=== PROBLEM TO WORK ON ===
Look below for lines that hold the string "settings" and copy each one.

=== SOURCE MATERIAL ===
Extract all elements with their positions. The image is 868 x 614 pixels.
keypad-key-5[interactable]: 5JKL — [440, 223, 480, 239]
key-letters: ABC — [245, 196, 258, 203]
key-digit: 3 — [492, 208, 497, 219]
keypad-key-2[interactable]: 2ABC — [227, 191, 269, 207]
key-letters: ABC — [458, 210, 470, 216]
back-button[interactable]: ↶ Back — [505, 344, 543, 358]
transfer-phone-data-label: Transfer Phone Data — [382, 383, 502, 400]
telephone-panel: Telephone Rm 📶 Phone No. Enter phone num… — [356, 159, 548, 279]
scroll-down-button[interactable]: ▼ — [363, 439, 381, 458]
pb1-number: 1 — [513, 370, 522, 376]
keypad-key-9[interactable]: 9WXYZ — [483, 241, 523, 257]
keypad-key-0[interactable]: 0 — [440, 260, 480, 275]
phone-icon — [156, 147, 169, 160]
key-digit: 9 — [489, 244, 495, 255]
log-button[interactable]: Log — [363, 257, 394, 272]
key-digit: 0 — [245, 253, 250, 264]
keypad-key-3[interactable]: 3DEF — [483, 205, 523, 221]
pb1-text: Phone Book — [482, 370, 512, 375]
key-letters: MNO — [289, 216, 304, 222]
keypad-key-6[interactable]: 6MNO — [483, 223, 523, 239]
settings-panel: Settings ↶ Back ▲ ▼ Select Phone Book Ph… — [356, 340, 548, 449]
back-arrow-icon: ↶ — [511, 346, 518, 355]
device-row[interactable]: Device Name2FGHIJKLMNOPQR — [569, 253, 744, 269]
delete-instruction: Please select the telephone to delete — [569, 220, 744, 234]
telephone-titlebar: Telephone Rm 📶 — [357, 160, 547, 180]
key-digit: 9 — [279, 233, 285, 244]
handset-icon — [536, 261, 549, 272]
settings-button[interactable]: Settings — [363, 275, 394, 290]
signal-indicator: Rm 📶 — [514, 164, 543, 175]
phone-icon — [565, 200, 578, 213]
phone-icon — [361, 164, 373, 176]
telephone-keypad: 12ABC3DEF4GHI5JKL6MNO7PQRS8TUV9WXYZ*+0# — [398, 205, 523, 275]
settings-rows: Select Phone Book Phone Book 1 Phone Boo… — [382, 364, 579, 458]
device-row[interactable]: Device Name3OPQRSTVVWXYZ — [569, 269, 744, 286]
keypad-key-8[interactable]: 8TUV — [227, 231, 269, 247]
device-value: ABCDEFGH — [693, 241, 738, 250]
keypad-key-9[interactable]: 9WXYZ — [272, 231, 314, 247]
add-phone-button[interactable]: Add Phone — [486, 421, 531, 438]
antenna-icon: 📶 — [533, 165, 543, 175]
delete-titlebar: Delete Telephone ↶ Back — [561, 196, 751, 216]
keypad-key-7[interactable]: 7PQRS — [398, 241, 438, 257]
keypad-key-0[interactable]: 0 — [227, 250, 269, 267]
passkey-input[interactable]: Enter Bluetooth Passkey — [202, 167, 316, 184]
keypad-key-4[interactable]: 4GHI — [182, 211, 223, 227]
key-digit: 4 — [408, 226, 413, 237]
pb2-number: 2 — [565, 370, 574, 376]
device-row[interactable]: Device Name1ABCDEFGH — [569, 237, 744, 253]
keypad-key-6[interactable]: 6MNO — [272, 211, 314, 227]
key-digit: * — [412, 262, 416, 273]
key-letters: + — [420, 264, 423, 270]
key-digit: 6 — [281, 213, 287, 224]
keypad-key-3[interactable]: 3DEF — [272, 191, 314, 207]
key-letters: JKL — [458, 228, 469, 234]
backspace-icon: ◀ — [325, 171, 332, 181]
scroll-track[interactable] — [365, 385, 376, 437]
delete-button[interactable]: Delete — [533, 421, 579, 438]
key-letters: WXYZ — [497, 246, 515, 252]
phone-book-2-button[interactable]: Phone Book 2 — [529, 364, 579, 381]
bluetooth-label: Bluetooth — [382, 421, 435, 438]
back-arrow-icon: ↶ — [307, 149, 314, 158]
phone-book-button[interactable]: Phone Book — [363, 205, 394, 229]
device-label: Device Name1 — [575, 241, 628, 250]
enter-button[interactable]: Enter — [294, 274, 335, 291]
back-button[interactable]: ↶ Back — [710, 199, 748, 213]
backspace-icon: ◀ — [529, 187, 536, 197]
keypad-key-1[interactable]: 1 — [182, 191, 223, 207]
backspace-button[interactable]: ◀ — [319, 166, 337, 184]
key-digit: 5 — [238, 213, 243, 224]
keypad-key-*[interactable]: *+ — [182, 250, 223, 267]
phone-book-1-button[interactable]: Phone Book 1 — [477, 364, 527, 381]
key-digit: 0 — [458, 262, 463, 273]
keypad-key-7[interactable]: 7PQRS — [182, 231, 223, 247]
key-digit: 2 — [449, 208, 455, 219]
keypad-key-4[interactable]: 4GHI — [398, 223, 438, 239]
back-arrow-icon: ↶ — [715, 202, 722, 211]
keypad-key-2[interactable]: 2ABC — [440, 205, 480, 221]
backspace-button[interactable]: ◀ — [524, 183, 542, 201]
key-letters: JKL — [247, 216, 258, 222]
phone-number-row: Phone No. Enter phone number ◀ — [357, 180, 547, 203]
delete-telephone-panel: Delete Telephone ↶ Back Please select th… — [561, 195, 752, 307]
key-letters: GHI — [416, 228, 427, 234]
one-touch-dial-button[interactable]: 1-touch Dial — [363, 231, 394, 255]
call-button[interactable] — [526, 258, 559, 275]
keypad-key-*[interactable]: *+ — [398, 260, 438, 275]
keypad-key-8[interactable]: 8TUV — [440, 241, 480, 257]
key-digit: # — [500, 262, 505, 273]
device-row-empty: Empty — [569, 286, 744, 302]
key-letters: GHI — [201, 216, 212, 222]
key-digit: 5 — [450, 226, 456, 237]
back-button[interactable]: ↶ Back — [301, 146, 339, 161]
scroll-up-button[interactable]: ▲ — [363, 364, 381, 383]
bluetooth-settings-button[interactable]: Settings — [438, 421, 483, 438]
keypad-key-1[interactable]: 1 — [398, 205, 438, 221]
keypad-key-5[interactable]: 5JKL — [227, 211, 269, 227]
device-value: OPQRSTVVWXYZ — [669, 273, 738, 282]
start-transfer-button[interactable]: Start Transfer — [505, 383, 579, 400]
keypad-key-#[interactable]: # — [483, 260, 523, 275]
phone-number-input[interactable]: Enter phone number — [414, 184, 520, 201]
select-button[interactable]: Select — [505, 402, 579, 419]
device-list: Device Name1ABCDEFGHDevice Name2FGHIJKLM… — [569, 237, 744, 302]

=== SOLUTION FOR THIS PROBLEM ===
settings-panel: Settings ↶ Back ▲ ▼ Select Phone Book Ph… — [356, 340, 548, 449]
settings-button[interactable]: Settings — [363, 275, 394, 290]
settings-rows: Select Phone Book Phone Book 1 Phone Boo… — [382, 364, 579, 458]
bluetooth-settings-button[interactable]: Settings — [438, 421, 483, 438]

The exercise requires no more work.